Work instructions: Below are some records; quote exactly the lines from the one that contains "necesitan ser aprobados?" through the one that contains "antes de aprobarlos.", inclusive, and no others.

········

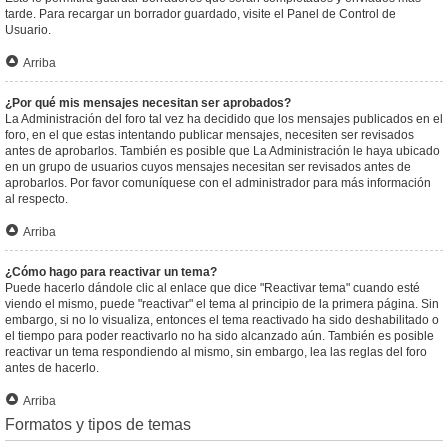
tarde. Para recargar un borrador guardado, visite el Panel de Control de
Usuario.
Arriba
¿Por qué mis mensajes necesitan ser aprobados?
La Administración del foro tal vez ha decidido que los mensajes publicados en el
foro, en el que estas intentando publicar mensajes, necesiten ser revisados
antes de aprobarlos. También es posible que La Administración le haya ubicado
en un grupo de usuarios cuyos mensajes necesitan ser revisados antes de
aprobarlos. Por favor comuníquese con el administrador para más información
al respecto.
Arriba
¿Cómo hago para reactivar un tema?
Puede hacerlo dándole clic al enlace que dice "Reactivar tema" cuando esté
viendo el mismo, puede "reactivar" el tema al principio de la primera página. Sin
embargo, si no lo visualiza, entonces el tema reactivado ha sido deshabilitado o
el tiempo para poder reactivarlo no ha sido alcanzado aún. También es posible
reactivar un tema respondiendo al mismo, sin embargo, lea las reglas del foro
antes de hacerlo.
Arriba
Formatos y tipos de temas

········

Written answer:
¿Por qué mis mensajes necesitan ser aprobados?
La Administración del foro tal vez ha decidido que los mensajes publicados en el
foro, en el que estas intentando publicar mensajes, necesiten ser revisados
antes de aprobarlos. También es posible que La Administración le haya ubicado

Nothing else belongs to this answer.